- Directed by: John Howe
- Produced by: Nicholas Balla
- Narrated by: John Drainie (English) Gérard Arthur (French)
- Cinematography: Denis Gillson
- Edited by: Nicholas Balla Brian Keene Don Wellington (sound)
- Production company: National Film Board of Canada
- Release date: 1957;
- Running time: 29:17 minutes
- Country: Canada

= The Sceptre and the Mace =

The Sceptre and the Mace (Le sceptre et la masse) is a 1957 short documentary film, directed by John Howe for the National Film Board of Canada.
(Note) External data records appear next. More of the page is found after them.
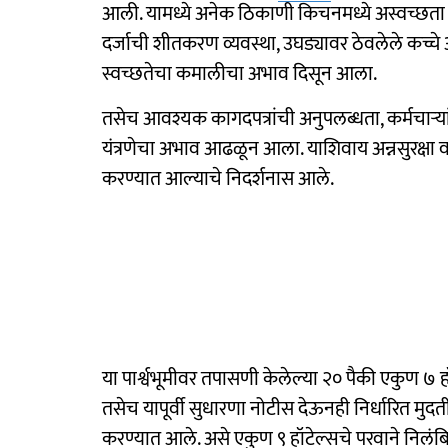
आली. यामध्ये अनेक ठिकाणी किचनमध्ये अस्वच्छता 
दर्जाची शीतकरण व्यवस्था, उघड्यावर ठेवलेले कच्चे अ
स्वच्छतेचा कमालीचा अभाव दिसून आला.
तसेच आवश्यक कागदपत्रांची अनुपलब्धता, कर्मचाऱ्या
यंत्रणेचा अभाव आढळून आला. याशिवाय अन्नसुरक्षा 
करण्यात आल्याचे निदर्शनास आले.
या पार्श्वभूमीवर तपासणी केलेल्या २० पैकी एकुण ७ 
तसेच यापूर्वी सुधारणा नोटीस देऊनही निर्धारित मुदत
करण्यात आले. असे एकुण ९ हॉटेल्सचे परवाने निलं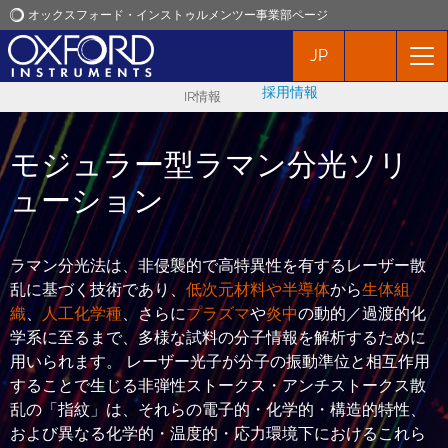
オックスフォード・インストゥルメンツー事業部ページ
JP
オックスフォード・インストゥルメンツ
採用情報
IR情報
アプリケーション
モジュラー型ラマン分光ソリ
プロダクト
ューション
ニュース
ラマン分光法は、非侵襲的で高特異性を有するレーザー散
乱に基づく技術であり、
低次元材料や半導体
から
生体組
イベント
織
、
人工化学種
、さらに
プラズマ
や
炎中
の動的／過渡的化
学系に至るまで、多様な試料の分子情報を解析するために
お問い合わせ
用いられます。 レーザー光子が分子の振動準位と相互作用
することで生じる非弾性ストークス・アンチストークス散
乱の「指紋」は、それらの電子的・化学的・構造的特性、
および異なる化学的・温度的・応力環境下におけるこれら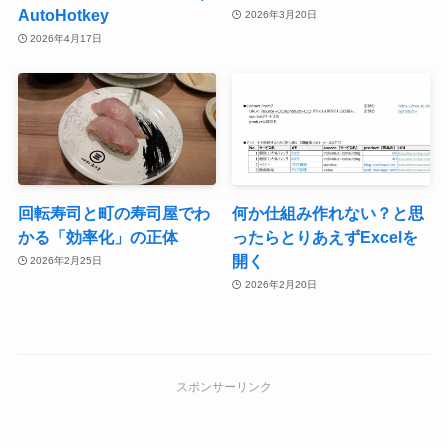
AutoHotkey
2026年3月20日
2026年4月17日
回転寿司と町の寿司屋でわ
何か仕組み作れない？と思
かる「効率化」の正体
ったらとりあえずExcelを
開く
2026年2月25日
2026年2月20日
スポンサーリンク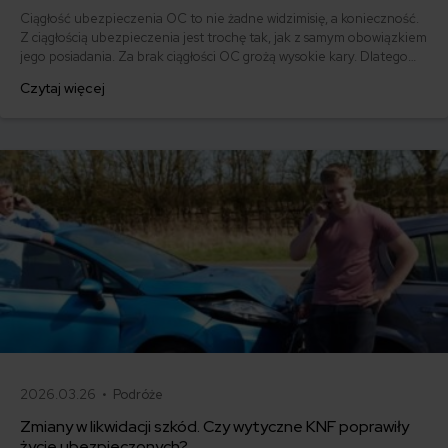
Ciągłość ubezpieczenia OC to nie żadne widzimisię, a konieczność.
Z ciągłością ubezpieczenia jest trochę tak, jak z samym obowiązkiem
jego posiadania. Za brak ciągłości OC grożą wysokie kary. Dlatego
też warto wiedzieć kiedy następuje automatyczne przedłużenie OC,
Czytaj więcej
a kiedy sami musimy dopilnować terminów. Co tak naprawdę grozi za
przerwę w ubezpieczeniu? Wyjaśniamy!
2026.03.26 •
Podróże
Zmiany w likwidacji szkód. Czy wytyczne KNF poprawiły
życie ubezpieczonych?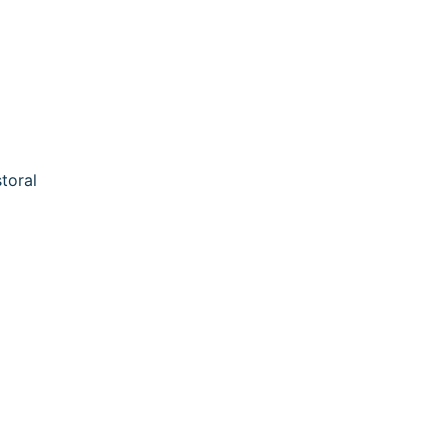
toral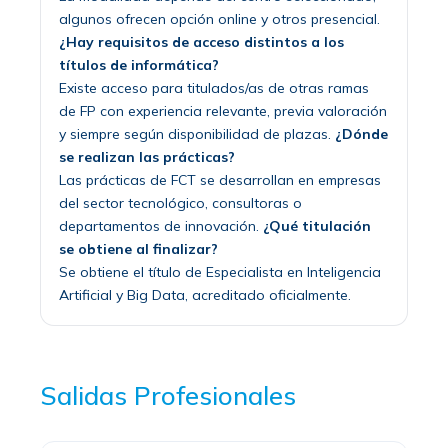
algunos ofrecen opción online y otros presencial.
¿Hay requisitos de acceso distintos a los
títulos de informática?
Existe acceso para titulados/as de otras ramas
de FP con experiencia relevante, previa valoración
y siempre según disponibilidad de plazas.
¿Dónde
se realizan las prácticas?
Las prácticas de FCT se desarrollan en empresas
del sector tecnológico, consultoras o
departamentos de innovación.
¿Qué titulación
se obtiene al finalizar?
Se obtiene el título de Especialista en Inteligencia
Artificial y Big Data, acreditado oficialmente.
Salidas Profesionales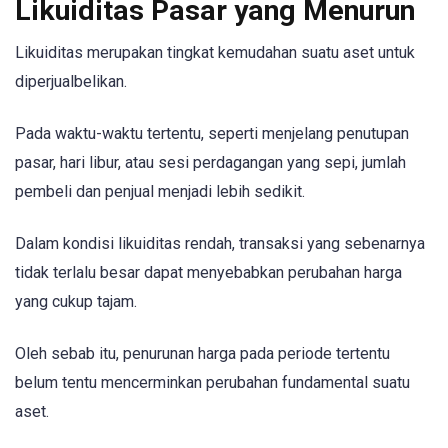
Likuiditas Pasar yang Menurun
Likuiditas merupakan tingkat kemudahan suatu aset untuk
diperjualbelikan.
Pada waktu-waktu tertentu, seperti menjelang penutupan
pasar, hari libur, atau sesi perdagangan yang sepi, jumlah
pembeli dan penjual menjadi lebih sedikit.
Dalam kondisi likuiditas rendah, transaksi yang sebenarnya
tidak terlalu besar dapat menyebabkan perubahan harga
yang cukup tajam.
Oleh sebab itu, penurunan harga pada periode tertentu
belum tentu mencerminkan perubahan fundamental suatu
aset.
The film uses the royal visit by Queen Elizabeth II to Canada in 1957 to explore and explain the role of The Crown in a constitutional monarchy, focusing in particular on the opening of the 23rd Canadian Parliament, which remains to this day the only session of Parliament in Canadian history formally opened by the Queen herself rather than by the Governor General of Canada. It also shows many informal scenes of the Queen and Prince Philip in residence at Rideau Hall.

The Sceptre and the Mace won the Canadian Film Award for Best Theatrical Short Film at the 10th Canadian Film Awards in 1958. In 1970, it was broadcast by CBC Television as an episode of the documentary series History Makers.